The Law of Inverse Fertility
is a pain. If you somehow manage to not get pregnant when you are young and single and it would be disastrous for you to get pregnant, you will inevitably have great difficulty getting pregnant once you are married, settled down, and ready to have child. Isn't there any way to just have a nice, happy, non-angsty pregnancy?
Well... there is one way. But the bad news is, it is impossible to make it happen intentionally.
Wedding-Enhanced Fertility is when a female character has an unintentional
but not unwelcome
pregnancy the moment that marriage gets involved. It might happen immediately after the wedding, or it might happen while she's unmarried but
her boyfriend proposes just before she tells him (if she tells him and he proposes because
of it, it's a different trope
). Both the parents-to-be are happy with the situation and the whole thing is treated as a pleasant surprise.
The confusing part about the trope is that there seems to be no narrative need for it. It is perfectly common for couple to have children immediately after marrying, entirely on purpose, so the writer could just as easily have gone that route. Since the characters take the whole thing in a stride, there is no angst or drama to be found in either, after the initial shock.
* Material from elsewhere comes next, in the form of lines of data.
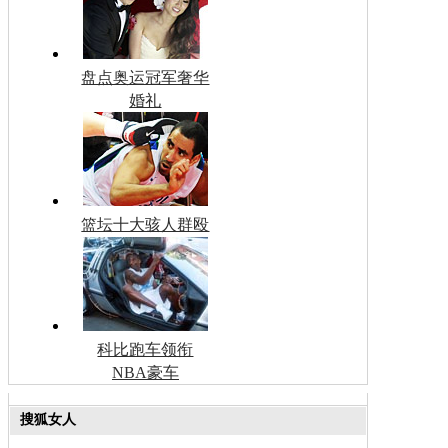
盘点奥运冠军奢华
婚礼
篮坛十大骇人群殴
科比跑车领衔
NBA豪车
搜狐女人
It seems that the writer just feels that while a pregnancy can be welcome and convenient, one thing it must not be is expected.
See also Babies Ever After
Anime and Manga
- In the 3rd Fushigi Yuugi OVA, the baby is conceived on Taka and Miaka's wedding night, making the baby extra special. It's actually a Living Macguffin needed to summon Suzaku and save the Universe of the Four Gods.
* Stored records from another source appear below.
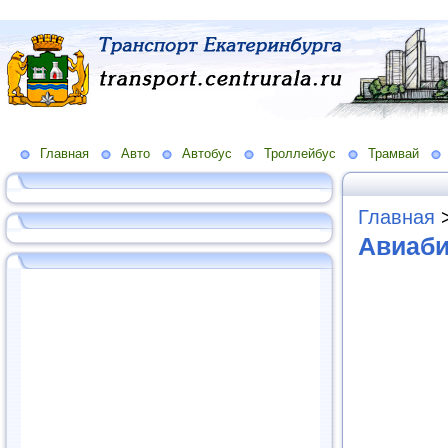
Главная
Авто
Автобус
Троллейбус
Трамвай
Главная
Авиаби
- In CLANNAD ~After Story~, Nagisa is pregnant a few months after marrying Tomoya. It does not end well, or at least not before the Reset Button Ending.
- In the For Better or for Worse fanfic The New Retcons, Elizabeth comes back from her honeymoon with Anthony pregnant. Unfortunately for all, it's not Anthony's baby. He drove her out of the wedding suite when he found out she wasn't a virgin, and she ran straight into Warren Blackwood's arms, leading to her son's conception.
- In Twilight, Bella and Edward conceive a fast-growing Fetus Terrible on their wedding night. Made either more or less astounding since it was the first time either of them had had sex at all, and they were under the impression that they couldn't have kids in the first place, what with Edward being technically undead and all.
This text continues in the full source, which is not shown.